[Provided records]
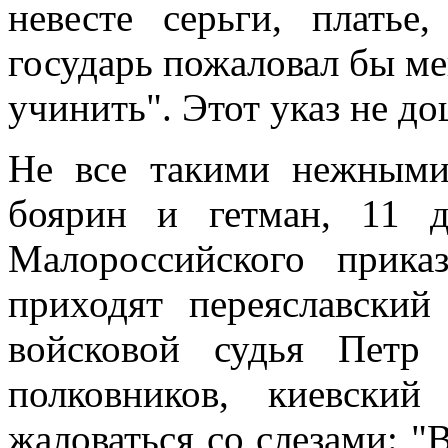
невесте серьги, плать
государь пожаловал бы мен
учинить". Этот указ не до
Не все такими нежными
боярин и гетман, 11 
Малороссийского прика
приходят переяславский
войсковой судья Петр 
полковников, киевски
жаловаться со слезами: "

[Your goal] In your output, repeat the listing above exactly and include none of the pictures.

[Output of the exercise]
невесте серьги, плать
государь пожаловал бы мен
учинить". Этот указ не до
Не все такими нежными
боярин и гетман, 11 
Малороссийского прика
приходят переяславский
войсковой судья Петр 
полковников, киевски
жаловаться со слезами: "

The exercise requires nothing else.